ABOUT THIS TASK: Each line of the records below that includes "PostForm" adds one to the count; state the final count by itself.

SUPPLIED RECORDS:

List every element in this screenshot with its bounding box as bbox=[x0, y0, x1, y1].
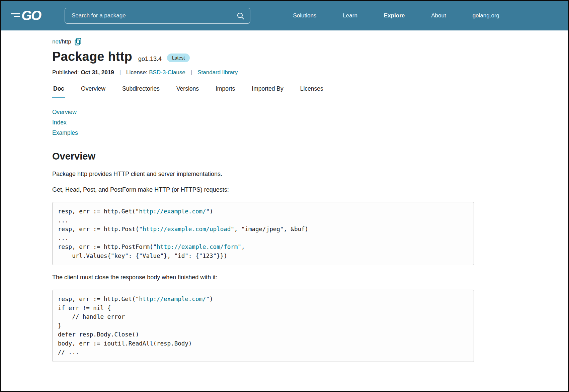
go-logo-icon: GO bbox=[11, 8, 49, 23]
breadcrumb: net/http bbox=[52, 38, 474, 45]
code-text: // handle error bbox=[58, 313, 125, 320]
published-label: Published: bbox=[52, 69, 79, 76]
breadcrumb-current: http bbox=[62, 38, 71, 45]
code-text: ", bbox=[238, 243, 245, 250]
code-url-link[interactable]: http://example.com/ bbox=[139, 296, 206, 302]
search-box bbox=[65, 8, 250, 24]
code-block-requests: resp, err := http.Get("http://example.co… bbox=[52, 202, 474, 265]
tab-subdirectories[interactable]: Subdirectories bbox=[121, 85, 161, 98]
nav-about[interactable]: About bbox=[431, 12, 446, 19]
code-text: ... bbox=[58, 235, 69, 241]
page: GO Solutions Learn Explore About golang.… bbox=[0, 0, 569, 392]
tab-overview[interactable]: Overview bbox=[80, 85, 106, 98]
tab-imported-by[interactable]: Imported By bbox=[251, 85, 284, 98]
license-label: License: bbox=[126, 69, 147, 76]
meta-separator: | bbox=[191, 69, 192, 76]
meta-row: Published: Oct 31, 2019 | License: BSD-3… bbox=[52, 69, 474, 76]
code-text: ... bbox=[58, 217, 69, 224]
code-text: resp, err := http.PostForm(" bbox=[58, 243, 157, 250]
code-text: ") bbox=[206, 208, 213, 215]
overview-paragraph-3: The client must close the response body … bbox=[52, 274, 474, 281]
svg-text:GO: GO bbox=[21, 8, 42, 23]
overview-paragraph-2: Get, Head, Post, and PostForm make HTTP … bbox=[52, 186, 474, 193]
nav-learn[interactable]: Learn bbox=[343, 12, 357, 19]
license-link[interactable]: BSD-3-Clause bbox=[149, 69, 185, 76]
published-date: Oct 31, 2019 bbox=[81, 69, 114, 76]
search-input[interactable] bbox=[65, 8, 250, 23]
toc-link-overview[interactable]: Overview bbox=[52, 107, 77, 117]
overview-paragraph-1: Package http provides HTTP client and se… bbox=[52, 171, 474, 178]
code-text: resp, err := http.Post(" bbox=[58, 226, 143, 232]
title-row: Package http go1.13.4 Latest bbox=[52, 50, 474, 64]
code-url-link[interactable]: http://example.com/ bbox=[139, 208, 206, 215]
toc-link-examples[interactable]: Examples bbox=[52, 128, 78, 138]
code-text: url.Values{"key": {"Value"}, "id": {"123… bbox=[58, 253, 227, 259]
nav-golang-org[interactable]: golang.org bbox=[473, 12, 499, 19]
tab-imports[interactable]: Imports bbox=[215, 85, 236, 98]
breadcrumb-link-net[interactable]: net bbox=[52, 38, 60, 45]
code-url-link[interactable]: http://example.com/form bbox=[157, 243, 238, 250]
page-title: Package http bbox=[52, 50, 132, 64]
code-text: defer resp.Body.Close() bbox=[58, 331, 139, 338]
code-text: } bbox=[58, 322, 62, 329]
go-logo[interactable]: GO bbox=[11, 8, 49, 23]
main-content: net/http Package http go1.13.4 Latest Pu… bbox=[52, 38, 474, 362]
overview-heading: Overview bbox=[52, 151, 474, 162]
code-text: ", "image/jpeg", &buf) bbox=[231, 226, 308, 232]
code-text: resp, err := http.Get(" bbox=[58, 208, 139, 215]
meta-separator: | bbox=[119, 69, 121, 76]
header-nav: Solutions Learn Explore About golang.org bbox=[293, 12, 568, 19]
tabs-bar: Doc Overview Subdirectories Versions Imp… bbox=[52, 85, 474, 98]
code-url-link[interactable]: http://example.com/upload bbox=[143, 226, 231, 232]
search-icon[interactable] bbox=[237, 12, 245, 20]
tab-versions[interactable]: Versions bbox=[175, 85, 200, 98]
latest-badge[interactable]: Latest bbox=[167, 54, 190, 62]
tab-doc[interactable]: Doc bbox=[52, 85, 65, 98]
nav-solutions[interactable]: Solutions bbox=[293, 12, 316, 19]
copy-path-icon[interactable] bbox=[75, 38, 81, 45]
code-text: // ... bbox=[58, 349, 79, 356]
nav-explore[interactable]: Explore bbox=[384, 12, 405, 19]
toc-link-index[interactable]: Index bbox=[52, 117, 67, 128]
version-label: go1.13.4 bbox=[138, 56, 162, 63]
code-text: ") bbox=[206, 296, 213, 302]
header: GO Solutions Learn Explore About golang.… bbox=[1, 1, 568, 30]
code-text: body, err := ioutil.ReadAll(resp.Body) bbox=[58, 340, 192, 347]
stdlib-link[interactable]: Standard library bbox=[197, 69, 238, 76]
code-block-close-body: resp, err := http.Get("http://example.co… bbox=[52, 290, 474, 362]
code-text: resp, err := http.Get(" bbox=[58, 296, 139, 302]
toc: Overview Index Examples bbox=[52, 107, 474, 138]
tab-licenses[interactable]: Licenses bbox=[299, 85, 324, 98]
code-text: if err != nil { bbox=[58, 305, 111, 311]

ANSWER SECTION: 2